İstanbul’da Sanayi Mahallesi’nde bir ofis, onlarca bilgisayar ve masaların çevresinde hararetle sohbet eden gençler.
Gençler arasında Türkler de var, çoğu Suriyeli olmak üzere yabancılar da var; sosyolog da var, bilgisayar mühendisi ve işletmeci de. Onları bir araya getiren ilk defa duyduğum bir kavram “hackathon”.
Etkinliğin moderatörü Çağdaş Önen, “hackathon” adı verilen yeni nesil girişimcilik maratonunu şöyle açıklıyor:
“Hackathon, belirlenen süre zarfında farkı disiplinlerden gelen insanların bir iş fikrini sistematik bir yapı haline getirmeleri anlamına geliyor. Bu iş fikrini bir iş planı haline dökmeleri, bunun çalışabilir bir küçük modelini burada yapıp belli jüriye sunmaları oluşacak etkinlik.”
Proje yarışmasının jüri üyelerinden Hackqurters kurucu ortağı Kaan Arık, “Şu an 4,5 milyon Suriyeli mülteci dünyanın farklı yerlerinde kendi vatanlarından uzak birçok problemle karşı karşıyalar. Bizde onların farklı sorunlarına çözüm bulmak için burada çalışacağız. Hackathon’ların sonunda bazıları teknoloji tabanlı, bazıları tasarımsal bazıları sosyal ya da iletişime dayalı olabiliyor. Bu maratonda bunların bazılarına çözüm üretmeye çalışacağız” diyor.

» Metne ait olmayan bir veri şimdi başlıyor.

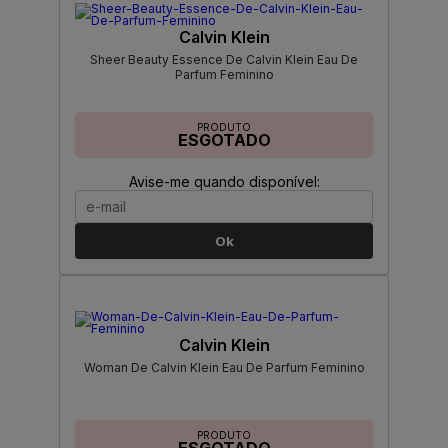
Calvin Klein
Sheer Beauty Essence De Calvin Klein Eau De
Parfum Feminino
PRODUTO
ESGOTADO
Avise-me quando disponível:
Ok
Calvin Klein
Woman De Calvin Klein Eau De Parfum Feminino
PRODUTO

ABD Başkonsolosluğu, Garaj ve Habitat’ın destekleri ile İstanbul Kolektif House Hackquarters adlı yeni nesil girişimcilik yapılarının organizasyonuyla 25-27 Mart tarihlerinde gerçekleştirilen bu etkinliğin hedefi Türkiye’deki Suriyeli mültecilerin sorunlarına çözüm üretmek.

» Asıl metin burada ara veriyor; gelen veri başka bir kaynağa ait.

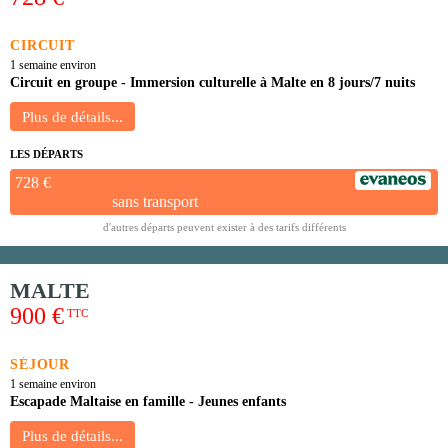
CIRCUIT
1 semaine environ
Circuit en groupe - Immersion culturelle à Malte en 8 jours/7 nuits
LES DÉPARTS
728 €
sans transport
d'autres départs peuvent exister à des tarifs différents
MALTE
900 €
TTC
SÉJOUR
1 semaine environ
Escapade Maltaise en famille - Jeunes enfants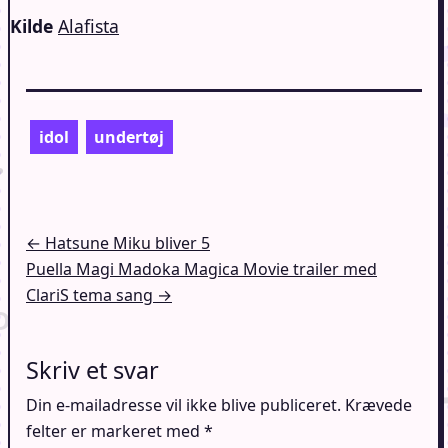
Kilde
Alafista
idol
undertøj
Indlægsnavigation
← Hatsune Miku bliver 5
Puella Magi Madoka Magica Movie trailer med
ClariS tema sang →
Skriv et svar
Din e-mailadresse vil ikke blive publiceret.
Krævede
felter er markeret med
*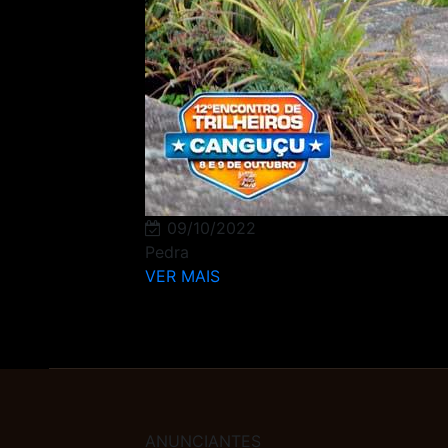
09/10/2022
Pedra
VER MAIS
ANUNCIANTES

Selda Şerifsoy: Fikir var, fon var, bunları birleştirecek organizasyon yok
Projenin destekçilerinden Amerikan Başkonsolosluğu, daha önce çevre ve tasarruf konulu bir hackathon’a katkı sağlamış. Amerika’nın Sesi’ne konuşan Amerikan Başkonsolosluğu Basın Kültür Bölümü’nden Selda Şerifsoy da üç gün süren etkinliğin önemine vurgu yapıyor:
“Suriyeli mültecilerin sorunlarını çözmek için çeşitli fikirler ve buna destek olabilecek çeşitli fonlar var. Ama bunları bir araya getirecek organizasyon yok. Bu etkinlikle yaşanan bu problemi aşmaya yardımcı olmak istedik. Burada fikirlerin listelenmesi sonrasında uygun fonlara aktarabilmesini sağlayacak organize çözüme yardımcı olmak amacındayız. 48 saat sonra sonuçları hep birlikte göreceğiz”

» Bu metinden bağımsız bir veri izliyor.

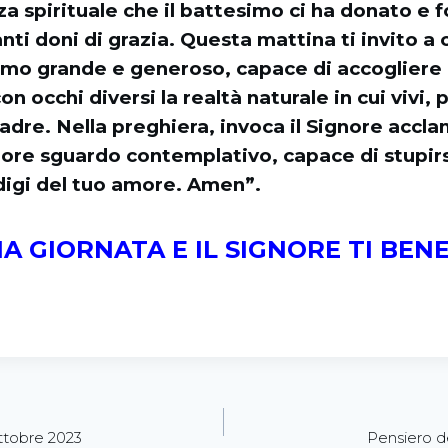
za spirituale che il battesimo ci ha donato e
anti doni di grazia. Questa mattina ti invito a 
imo grande e generoso, capace di accogliere i
n occhi diversi la realtà naturale in cui vivi, 
Padre. Nella preghiera, invoca il Signore accl
ore sguardo contemplativo, capace di stupirsi
digi del tuo amore. Amen”.
A GIORNATA E IL SIGNORE TI BENE
ttobre 2023
Pensiero d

Rami Sharrack: Suriyeliler'in en büyük sorunu dil
Hackathon katılımcılarına Suriyelilerin karşı karşıya olduğu sorunları Suriye Ekonomik Forumu’ndan Rami Sharrack aktardı. Amerika’nın Sesi’nin sorularını yanıtlayan Sharrack’a göre, Türkiye’deki Suriyelilerin en büyük sorunu Türkçe konuşmak:
“Türkiye’de yaşayan milyonlarca Suriyeli için en büyük sorun iletişim kurmak. Çünkü Türkçe konuşmakta zorlanıyorlar. Bu iş bulmayı da iş kurmayı da eğitim almayı da zorlaştırıyor. Bu sorun ne kadar hızlı giderilebilirse Suriyeliler hayata daha çok katılır ve daha çok fırsat yakalayabilirler. Bu nedenle bu kadar farklı disiplinden insanı bir araya getirmek mükemmel bir fikir.”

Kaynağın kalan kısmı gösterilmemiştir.